-- Task input follows --

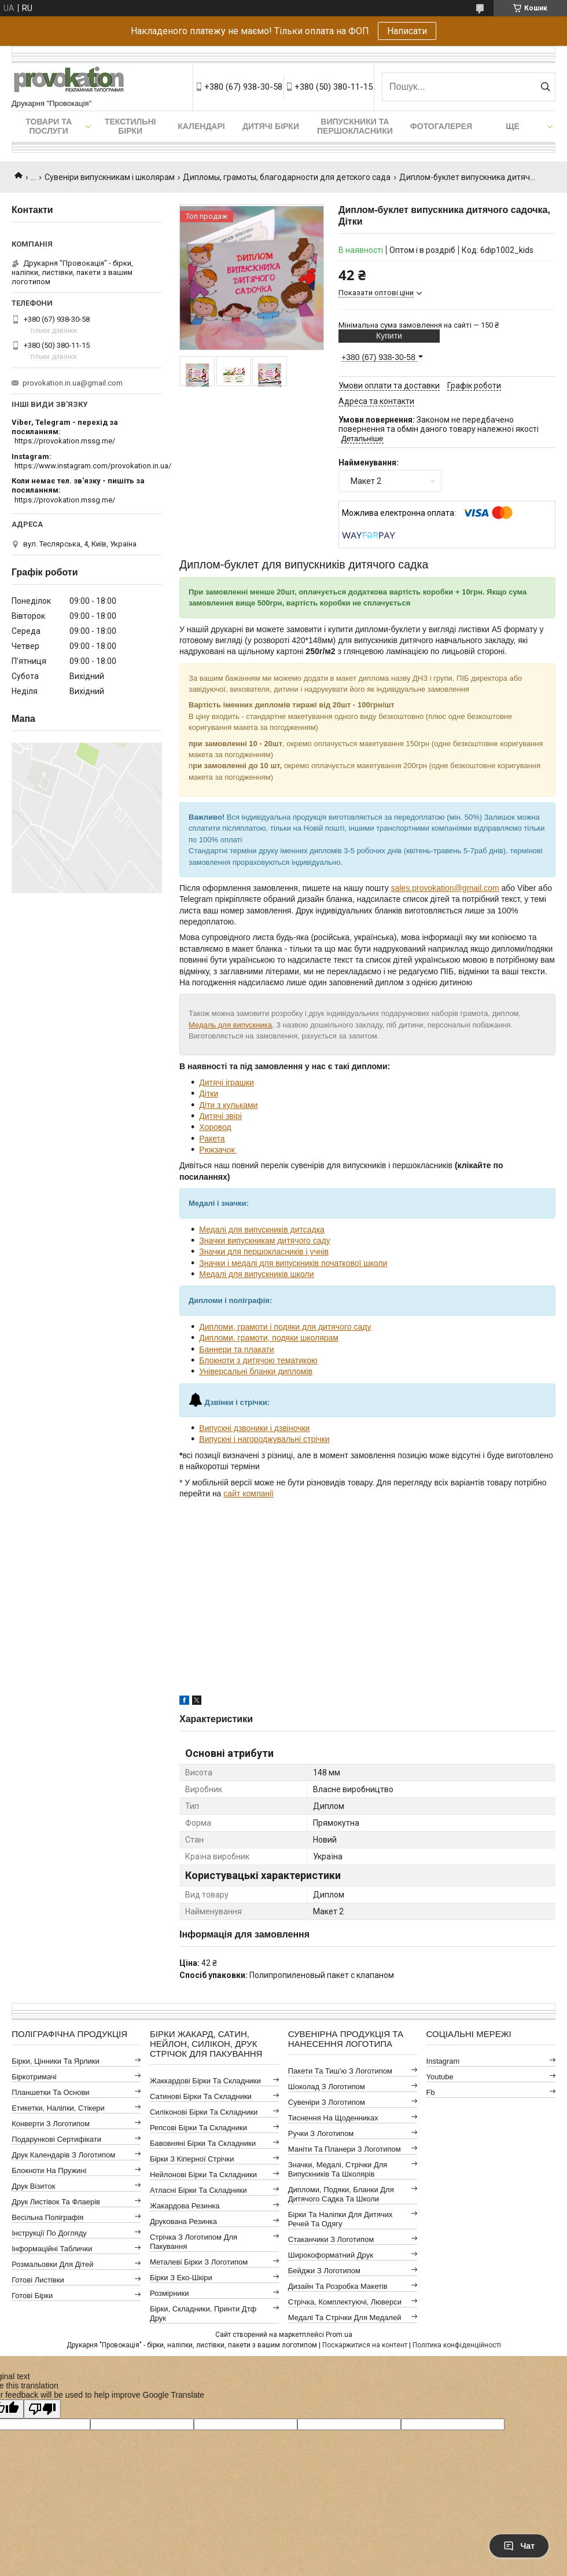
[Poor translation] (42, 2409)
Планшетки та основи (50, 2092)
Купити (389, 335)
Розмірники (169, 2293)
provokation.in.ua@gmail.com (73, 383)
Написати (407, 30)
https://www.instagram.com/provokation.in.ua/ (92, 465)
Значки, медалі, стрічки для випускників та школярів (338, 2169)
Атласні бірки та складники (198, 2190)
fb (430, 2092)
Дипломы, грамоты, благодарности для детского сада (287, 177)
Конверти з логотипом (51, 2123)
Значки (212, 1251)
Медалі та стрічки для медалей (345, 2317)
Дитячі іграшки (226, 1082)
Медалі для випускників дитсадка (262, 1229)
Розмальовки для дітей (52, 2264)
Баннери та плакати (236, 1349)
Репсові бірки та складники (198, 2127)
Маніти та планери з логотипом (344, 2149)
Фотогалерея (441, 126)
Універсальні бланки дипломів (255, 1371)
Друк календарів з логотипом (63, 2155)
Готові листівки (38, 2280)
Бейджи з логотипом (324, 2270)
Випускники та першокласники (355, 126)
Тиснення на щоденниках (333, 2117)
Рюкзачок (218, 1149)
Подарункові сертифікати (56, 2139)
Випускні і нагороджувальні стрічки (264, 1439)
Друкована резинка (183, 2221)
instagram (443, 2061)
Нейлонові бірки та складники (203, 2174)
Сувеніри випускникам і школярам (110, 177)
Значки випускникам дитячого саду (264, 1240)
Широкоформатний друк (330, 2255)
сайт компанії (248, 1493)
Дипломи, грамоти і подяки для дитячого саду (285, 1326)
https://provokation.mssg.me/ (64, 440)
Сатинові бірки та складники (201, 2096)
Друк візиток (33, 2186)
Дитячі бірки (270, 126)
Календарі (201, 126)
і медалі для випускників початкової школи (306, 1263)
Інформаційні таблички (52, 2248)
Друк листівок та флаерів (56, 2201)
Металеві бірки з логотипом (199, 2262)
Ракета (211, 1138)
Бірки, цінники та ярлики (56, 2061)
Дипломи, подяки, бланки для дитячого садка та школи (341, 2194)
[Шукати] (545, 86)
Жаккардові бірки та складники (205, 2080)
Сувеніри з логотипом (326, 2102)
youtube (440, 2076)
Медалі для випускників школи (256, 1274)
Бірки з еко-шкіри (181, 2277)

-- Task input concluded --
-- Task input follows --

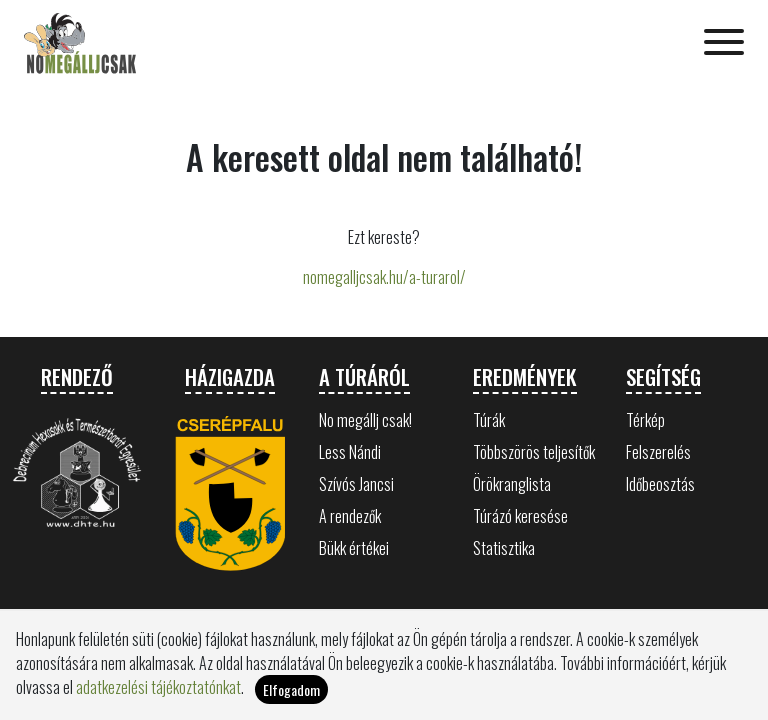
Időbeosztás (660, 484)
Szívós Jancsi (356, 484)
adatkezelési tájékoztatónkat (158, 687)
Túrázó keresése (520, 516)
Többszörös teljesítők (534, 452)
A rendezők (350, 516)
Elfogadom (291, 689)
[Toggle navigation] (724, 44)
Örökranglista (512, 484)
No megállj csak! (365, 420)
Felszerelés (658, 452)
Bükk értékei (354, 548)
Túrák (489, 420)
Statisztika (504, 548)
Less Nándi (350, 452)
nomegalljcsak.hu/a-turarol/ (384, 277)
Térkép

-- Task input concluded --

* _Task requirements_: Find the word "саду" in the records. Copy every line it appears in.

* _Result_:
Значки випускникам дитячого саду (264, 1240)
Дипломи, грамоти і подяки для дитячого саду (285, 1326)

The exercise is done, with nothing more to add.